--- Exercise data ---

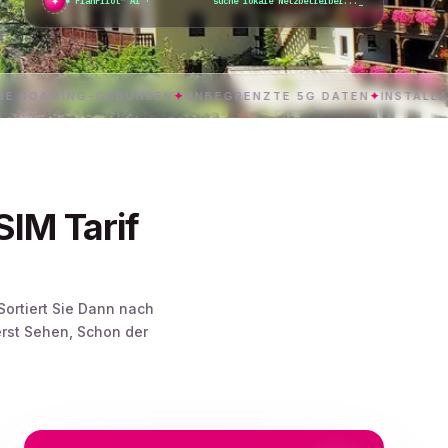
✦
●
PlanPilot™ AI ·
günstigster Tarif gefunden
NG-GEBÜHREN
✦
UNBEGRENZTE 5G DATEN
✦
INSTALLATION MIT 
IM Tarif
Sortiert Sie Dann nach
rst Sehen, Schon der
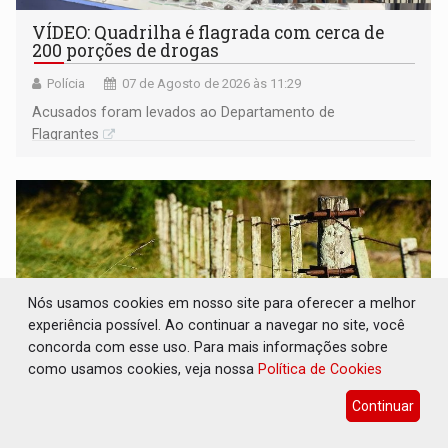
VÍDEO: Quadrilha é flagrada com cerca de
200 porções de drogas
Polícia
07 de Agosto de 2026 às 11:29
Acusados foram levados ao Departamento de
Flagrantes
Nós usamos cookies em nosso site para oferecer a melhor
experiência possível. Ao continuar a navegar no site, você
concorda com esse uso. Para mais informações sobre
como usamos cookies, veja nossa
Política de Cookies
Continuar
BAIRRO TEIXEIRÃO: MPF cobra
regularização fundiária da comunidade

---

(Work to be completed): Examine the records above and state the number of lines that include "site", with no further text.

(Solution to this task): 2